Inspiration
We are often surrounded by disabled people. While they are granted access to many additional resources, it is often times impractical for someone to be by their side to translate what is going on in the sighted world. As children, we were always awestruck by the experiments done by CrazyRussianHacker, a youtuber who does interesting but simple science experiments. We hope that we may share that same joy with young visually impaired students by providing them with a convenient resource which helps them learn and keeps them safe.
What it does
The website lets you upload a photo of lab equipment and tells you the state and properties of the equipment.
How we built it
We built it through collecting over 6000 images from a kaggle dataset, processing them into tensors and feeding them into a resnet50 model with frozen layers and trained a dense layer at the top which provides the prediction output.
Challenges we ran into
Bias in the datasets and lack of sufficient data, lack of time to generate and train more, difficulty with compatibility in Sagemaker notebooks.
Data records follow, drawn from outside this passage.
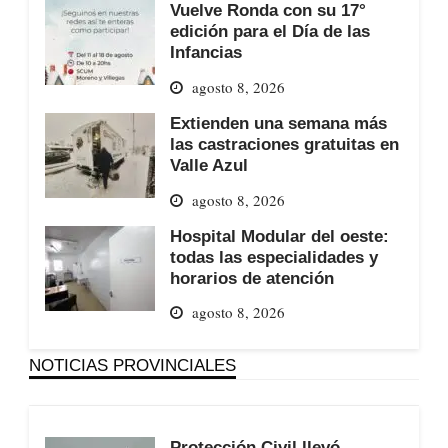
Vuelve Ronda con su 17°
edición para el Día de las
Infancias
agosto 8, 2026
Extienden una semana más
las castraciones gratuitas en
Valle Azul
agosto 8, 2026
Hospital Modular del oeste:
todas las especialidades y
horarios de atención
agosto 8, 2026
NOTICIAS PROVINCIALES
Protección Civil llevó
Accomplishments that we're proud of
Applying computer vision for a meaningful purpose and integrating our programming knowledge with AWS services for the first time.
What we learned
We learned how to use the vast amount of services AWS provides to help solve our ML/AI needs, as well as the importance of having good training data.
What's next for KDS
We aim to expand on the number of labels our model predicts, such that it can be used on a day-to-day basis!